Alors qu'un nombre croissant de voix s'élevaient, xAI a finalement cédé à la pression. Sur Grok, il n'est plus possible de générer des deepfakes de personnes dénudées.

Depuis plusieurs semaines, des utilisateurs de X.com profitent des garde-fous très limités sur Grok pour demander à l'intelligence artificielle (IA) de retoucher des photographies de femmes, parfois mineures, afin de les dénuder. Jusqu'alors, xAI blâmait avant tout les auteurs de ces visuels, plutôt que sa technologie. Mais elle a finalement fait volte-face.
Plus de génération d'images pour ceux qui ne payent pas
« Nous avons mis en place des mesures techniques afin d'empêcher le compte Grok de permettre la modification d'images de personnes réelles portant des vêtements révélateurs, tels que des bikinis. Cette restriction s'applique à tous les utilisateurs, y compris les abonnés payants », indique la start-up dans un communiqué.

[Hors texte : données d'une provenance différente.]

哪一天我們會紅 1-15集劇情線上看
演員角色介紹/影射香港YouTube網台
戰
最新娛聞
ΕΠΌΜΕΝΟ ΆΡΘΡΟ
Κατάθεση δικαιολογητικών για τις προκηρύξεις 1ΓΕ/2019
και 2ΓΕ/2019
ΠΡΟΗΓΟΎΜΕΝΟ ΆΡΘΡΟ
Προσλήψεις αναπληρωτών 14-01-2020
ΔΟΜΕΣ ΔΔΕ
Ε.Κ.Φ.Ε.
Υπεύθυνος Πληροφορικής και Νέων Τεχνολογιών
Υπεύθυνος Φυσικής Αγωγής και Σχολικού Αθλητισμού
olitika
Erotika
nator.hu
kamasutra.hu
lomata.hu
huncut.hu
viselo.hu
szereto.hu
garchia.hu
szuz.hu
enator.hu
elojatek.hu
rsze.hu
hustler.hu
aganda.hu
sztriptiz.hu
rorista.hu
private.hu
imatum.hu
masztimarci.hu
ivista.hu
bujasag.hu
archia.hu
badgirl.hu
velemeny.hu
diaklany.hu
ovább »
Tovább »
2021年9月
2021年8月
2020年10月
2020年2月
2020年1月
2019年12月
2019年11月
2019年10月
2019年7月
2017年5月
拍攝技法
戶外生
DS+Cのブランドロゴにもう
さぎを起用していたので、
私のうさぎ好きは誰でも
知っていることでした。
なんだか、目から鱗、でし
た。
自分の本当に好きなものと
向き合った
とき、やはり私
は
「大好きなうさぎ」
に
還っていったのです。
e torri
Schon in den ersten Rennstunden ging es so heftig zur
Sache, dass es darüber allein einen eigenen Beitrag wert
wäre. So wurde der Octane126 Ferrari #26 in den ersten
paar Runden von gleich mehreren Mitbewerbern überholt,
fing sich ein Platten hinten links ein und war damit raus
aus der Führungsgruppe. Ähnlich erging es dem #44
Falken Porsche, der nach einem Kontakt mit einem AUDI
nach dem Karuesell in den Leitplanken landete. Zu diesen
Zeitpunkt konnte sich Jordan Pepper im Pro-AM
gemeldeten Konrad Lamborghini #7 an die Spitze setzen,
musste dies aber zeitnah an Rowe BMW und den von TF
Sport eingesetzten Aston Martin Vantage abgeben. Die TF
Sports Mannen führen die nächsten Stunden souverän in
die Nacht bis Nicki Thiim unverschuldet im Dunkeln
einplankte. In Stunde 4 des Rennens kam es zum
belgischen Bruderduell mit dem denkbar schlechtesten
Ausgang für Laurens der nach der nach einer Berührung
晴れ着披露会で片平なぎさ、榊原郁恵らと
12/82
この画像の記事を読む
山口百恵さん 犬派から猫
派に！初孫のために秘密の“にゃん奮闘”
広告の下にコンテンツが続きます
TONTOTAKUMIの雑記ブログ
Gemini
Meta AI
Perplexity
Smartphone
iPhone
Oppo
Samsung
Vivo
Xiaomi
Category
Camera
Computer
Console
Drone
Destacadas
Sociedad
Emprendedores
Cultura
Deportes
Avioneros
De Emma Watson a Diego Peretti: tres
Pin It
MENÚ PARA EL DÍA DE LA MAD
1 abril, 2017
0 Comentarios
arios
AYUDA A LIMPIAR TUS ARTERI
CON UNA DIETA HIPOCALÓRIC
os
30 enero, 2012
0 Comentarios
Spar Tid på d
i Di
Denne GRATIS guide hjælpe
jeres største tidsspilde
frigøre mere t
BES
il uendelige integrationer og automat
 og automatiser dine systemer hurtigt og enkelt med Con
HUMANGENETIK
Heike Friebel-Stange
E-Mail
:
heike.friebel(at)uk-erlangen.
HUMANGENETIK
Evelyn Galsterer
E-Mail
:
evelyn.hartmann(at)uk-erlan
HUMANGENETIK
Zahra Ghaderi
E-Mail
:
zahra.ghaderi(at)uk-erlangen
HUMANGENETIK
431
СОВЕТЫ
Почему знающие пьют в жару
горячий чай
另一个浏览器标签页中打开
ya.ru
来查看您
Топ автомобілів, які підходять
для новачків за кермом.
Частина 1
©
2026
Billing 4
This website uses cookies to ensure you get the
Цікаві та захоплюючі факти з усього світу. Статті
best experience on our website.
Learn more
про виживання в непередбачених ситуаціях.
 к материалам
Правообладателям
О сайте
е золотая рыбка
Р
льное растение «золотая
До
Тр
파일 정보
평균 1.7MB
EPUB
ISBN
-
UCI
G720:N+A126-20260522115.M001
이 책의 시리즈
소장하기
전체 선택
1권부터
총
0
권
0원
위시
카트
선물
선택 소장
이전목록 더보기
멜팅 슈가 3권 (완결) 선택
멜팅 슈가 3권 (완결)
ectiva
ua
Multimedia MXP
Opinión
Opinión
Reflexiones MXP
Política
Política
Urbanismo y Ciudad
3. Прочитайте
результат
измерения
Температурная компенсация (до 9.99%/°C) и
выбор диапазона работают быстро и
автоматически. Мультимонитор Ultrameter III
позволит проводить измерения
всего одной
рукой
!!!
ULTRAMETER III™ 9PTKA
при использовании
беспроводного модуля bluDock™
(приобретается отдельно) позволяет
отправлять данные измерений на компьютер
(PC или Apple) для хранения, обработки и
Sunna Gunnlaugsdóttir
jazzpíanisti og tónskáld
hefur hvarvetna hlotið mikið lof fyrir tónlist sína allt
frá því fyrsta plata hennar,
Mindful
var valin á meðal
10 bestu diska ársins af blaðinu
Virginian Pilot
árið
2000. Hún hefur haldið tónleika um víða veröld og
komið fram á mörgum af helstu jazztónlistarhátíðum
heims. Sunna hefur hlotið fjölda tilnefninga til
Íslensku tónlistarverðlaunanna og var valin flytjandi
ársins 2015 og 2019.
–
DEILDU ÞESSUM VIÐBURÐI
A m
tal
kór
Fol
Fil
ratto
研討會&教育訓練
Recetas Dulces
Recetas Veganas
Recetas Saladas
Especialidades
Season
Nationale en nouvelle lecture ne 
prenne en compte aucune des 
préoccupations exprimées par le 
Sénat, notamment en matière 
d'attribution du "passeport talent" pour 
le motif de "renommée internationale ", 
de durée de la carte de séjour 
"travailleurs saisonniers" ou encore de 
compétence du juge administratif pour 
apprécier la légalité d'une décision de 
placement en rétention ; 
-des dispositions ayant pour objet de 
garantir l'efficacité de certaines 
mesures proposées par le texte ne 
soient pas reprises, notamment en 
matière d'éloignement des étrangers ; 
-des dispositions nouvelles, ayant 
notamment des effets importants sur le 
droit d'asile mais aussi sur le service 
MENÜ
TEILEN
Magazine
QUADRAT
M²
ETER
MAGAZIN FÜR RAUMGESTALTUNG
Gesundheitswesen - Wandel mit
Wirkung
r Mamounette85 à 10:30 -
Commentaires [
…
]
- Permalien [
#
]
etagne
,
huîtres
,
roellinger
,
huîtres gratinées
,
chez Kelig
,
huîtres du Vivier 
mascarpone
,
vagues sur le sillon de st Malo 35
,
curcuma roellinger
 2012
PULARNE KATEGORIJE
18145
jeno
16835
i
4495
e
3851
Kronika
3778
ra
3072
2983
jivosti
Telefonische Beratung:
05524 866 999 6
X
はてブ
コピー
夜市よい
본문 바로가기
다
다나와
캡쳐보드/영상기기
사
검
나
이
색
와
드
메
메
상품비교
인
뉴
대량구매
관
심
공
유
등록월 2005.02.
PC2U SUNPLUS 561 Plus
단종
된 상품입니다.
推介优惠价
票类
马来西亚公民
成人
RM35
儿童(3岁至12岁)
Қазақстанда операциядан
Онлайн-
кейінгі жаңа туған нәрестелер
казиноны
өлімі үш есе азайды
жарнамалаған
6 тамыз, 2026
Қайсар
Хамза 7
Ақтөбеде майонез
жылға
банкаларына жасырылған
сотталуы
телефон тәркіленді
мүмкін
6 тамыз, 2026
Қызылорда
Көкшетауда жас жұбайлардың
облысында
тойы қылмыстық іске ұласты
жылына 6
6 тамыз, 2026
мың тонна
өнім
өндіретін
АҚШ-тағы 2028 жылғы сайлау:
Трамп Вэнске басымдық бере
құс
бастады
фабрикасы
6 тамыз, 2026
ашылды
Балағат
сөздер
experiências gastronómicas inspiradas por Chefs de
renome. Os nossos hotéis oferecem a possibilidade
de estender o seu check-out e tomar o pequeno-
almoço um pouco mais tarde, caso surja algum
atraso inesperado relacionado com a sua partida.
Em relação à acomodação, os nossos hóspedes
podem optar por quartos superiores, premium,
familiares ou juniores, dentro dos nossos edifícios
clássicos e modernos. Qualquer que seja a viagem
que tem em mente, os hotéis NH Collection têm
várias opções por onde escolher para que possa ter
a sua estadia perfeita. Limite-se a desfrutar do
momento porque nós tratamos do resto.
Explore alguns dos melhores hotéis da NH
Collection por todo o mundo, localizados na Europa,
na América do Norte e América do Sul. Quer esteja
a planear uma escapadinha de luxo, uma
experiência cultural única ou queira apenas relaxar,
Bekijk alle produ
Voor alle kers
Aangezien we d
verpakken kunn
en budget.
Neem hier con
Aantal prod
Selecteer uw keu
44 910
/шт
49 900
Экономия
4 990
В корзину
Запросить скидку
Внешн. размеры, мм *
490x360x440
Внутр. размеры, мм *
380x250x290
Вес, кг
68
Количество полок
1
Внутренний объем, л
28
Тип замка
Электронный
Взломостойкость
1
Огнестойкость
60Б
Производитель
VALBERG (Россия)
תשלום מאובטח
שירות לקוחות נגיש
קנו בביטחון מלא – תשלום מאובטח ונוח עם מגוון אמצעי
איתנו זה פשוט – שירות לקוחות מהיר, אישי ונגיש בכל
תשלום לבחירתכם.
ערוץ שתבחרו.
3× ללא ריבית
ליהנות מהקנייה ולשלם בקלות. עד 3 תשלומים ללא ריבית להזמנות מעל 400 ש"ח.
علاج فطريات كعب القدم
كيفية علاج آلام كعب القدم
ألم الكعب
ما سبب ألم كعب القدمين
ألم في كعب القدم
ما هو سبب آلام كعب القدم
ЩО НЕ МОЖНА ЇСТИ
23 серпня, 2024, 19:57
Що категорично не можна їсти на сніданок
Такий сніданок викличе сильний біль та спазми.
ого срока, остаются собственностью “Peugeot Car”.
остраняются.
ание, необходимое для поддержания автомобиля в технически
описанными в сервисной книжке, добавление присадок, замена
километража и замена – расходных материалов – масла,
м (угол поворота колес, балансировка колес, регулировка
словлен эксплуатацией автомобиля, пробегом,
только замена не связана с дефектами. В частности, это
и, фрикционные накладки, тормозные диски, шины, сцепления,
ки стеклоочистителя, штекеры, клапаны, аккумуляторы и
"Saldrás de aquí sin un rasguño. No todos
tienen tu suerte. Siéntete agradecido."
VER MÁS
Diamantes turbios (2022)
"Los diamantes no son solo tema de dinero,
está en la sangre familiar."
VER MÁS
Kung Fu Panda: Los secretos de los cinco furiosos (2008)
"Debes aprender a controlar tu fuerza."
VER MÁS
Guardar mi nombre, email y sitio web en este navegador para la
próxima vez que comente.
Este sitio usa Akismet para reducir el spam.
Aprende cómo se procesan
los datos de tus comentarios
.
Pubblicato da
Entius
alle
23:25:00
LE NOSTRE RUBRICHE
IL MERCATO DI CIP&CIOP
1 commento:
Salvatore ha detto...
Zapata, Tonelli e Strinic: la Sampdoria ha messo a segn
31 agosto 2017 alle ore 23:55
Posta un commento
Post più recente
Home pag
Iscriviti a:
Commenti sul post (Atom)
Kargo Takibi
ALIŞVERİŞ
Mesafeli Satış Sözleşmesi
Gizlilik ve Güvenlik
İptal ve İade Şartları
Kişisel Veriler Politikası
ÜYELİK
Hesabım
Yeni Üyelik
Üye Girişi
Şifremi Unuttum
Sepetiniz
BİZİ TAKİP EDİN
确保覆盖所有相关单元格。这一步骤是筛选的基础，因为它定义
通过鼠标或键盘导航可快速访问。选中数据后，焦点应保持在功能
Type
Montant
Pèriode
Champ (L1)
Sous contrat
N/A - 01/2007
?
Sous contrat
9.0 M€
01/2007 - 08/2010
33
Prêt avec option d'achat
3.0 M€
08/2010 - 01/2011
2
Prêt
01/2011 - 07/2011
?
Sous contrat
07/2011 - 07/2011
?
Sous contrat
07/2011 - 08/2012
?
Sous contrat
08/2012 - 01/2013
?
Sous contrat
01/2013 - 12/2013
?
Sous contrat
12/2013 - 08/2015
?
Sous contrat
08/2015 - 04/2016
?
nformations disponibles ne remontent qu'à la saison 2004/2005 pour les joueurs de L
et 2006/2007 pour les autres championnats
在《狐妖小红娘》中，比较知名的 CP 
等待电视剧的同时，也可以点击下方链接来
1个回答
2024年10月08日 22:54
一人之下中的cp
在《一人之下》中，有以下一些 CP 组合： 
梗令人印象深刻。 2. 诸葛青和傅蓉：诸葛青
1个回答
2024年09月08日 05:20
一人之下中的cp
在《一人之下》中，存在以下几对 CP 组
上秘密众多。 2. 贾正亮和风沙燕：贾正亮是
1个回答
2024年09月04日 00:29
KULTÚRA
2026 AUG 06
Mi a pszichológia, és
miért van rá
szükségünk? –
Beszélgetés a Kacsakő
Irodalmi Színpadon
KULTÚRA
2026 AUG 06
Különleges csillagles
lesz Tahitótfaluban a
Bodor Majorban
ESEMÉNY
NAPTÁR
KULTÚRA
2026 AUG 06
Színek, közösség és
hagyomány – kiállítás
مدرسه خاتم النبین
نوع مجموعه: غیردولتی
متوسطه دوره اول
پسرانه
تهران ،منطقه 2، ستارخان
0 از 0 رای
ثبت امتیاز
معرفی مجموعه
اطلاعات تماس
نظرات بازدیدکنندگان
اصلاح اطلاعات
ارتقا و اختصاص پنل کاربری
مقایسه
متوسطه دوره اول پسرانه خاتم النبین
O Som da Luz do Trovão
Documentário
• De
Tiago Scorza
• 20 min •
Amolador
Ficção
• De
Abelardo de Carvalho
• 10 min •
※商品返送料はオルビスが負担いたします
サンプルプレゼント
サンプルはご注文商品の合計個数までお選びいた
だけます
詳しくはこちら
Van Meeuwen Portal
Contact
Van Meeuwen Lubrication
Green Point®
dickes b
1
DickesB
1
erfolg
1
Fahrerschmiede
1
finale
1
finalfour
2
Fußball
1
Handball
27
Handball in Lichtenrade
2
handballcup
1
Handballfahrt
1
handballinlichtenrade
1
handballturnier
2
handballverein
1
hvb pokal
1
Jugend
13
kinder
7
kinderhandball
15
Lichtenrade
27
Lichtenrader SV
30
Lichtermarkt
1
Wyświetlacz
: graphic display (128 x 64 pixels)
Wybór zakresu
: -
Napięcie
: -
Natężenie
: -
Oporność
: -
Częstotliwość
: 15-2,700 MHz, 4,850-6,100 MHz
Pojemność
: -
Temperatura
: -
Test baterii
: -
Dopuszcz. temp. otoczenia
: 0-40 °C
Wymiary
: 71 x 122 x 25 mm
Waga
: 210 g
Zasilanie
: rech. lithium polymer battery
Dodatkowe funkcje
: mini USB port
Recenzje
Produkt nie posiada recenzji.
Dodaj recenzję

De même, « la création d'images et la possibilité de modifier des images via le compte Grok sur la plateforme X ne sont désormais disponibles que pour les abonnés payants », poursuit-elle. Concrètement, vous ne pourrez plus générer d'images via X.com, il faudra passer par l'application Grok.
Cette fonctionnalité a suscité un véritable tollé, poussant la France, le Royaume-Uni, l'Union européenne (UE) et l'Inde à lancer des enquêtes contre le réseau social. Mais d'autres ont été bien plus loin.

Pression réglementaire immense
La Malaisie et l'Indonésie, qui disposent de réglementations ultra strictes vis-à-vis de la pornographie, ont tout bonnement suspendu la plateforme. Et la pression continuait à grimper : l'annonce de xAI est justement intervenue quelques heures après que le procureur général de Californie, Rob Bonta, ait ouvert une investigation contre l'entreprise pour sa « production à grande échelle d'images intimes deepfake non consenties ».
« La décision de xAI de créer et d'héberger un terrain fertile pour les prédateurs afin de diffuser des deepfakes sexuellement explicites non consensuels générés par l'IA, y compris des images qui déshabillent numériquement des enfants, est ignoble », a, pour sa part, réagi Gavin Newsom, gouverneur de la Californie.
En amont, beaucoup ont pointé du doigt Google et Apple, qui n'ont pas pris de mesures pour supprimer X.com de leur magasin d'applications respectifs, alors qu'elle allait clairement à l'encontre de leurs conditions d'utilisation.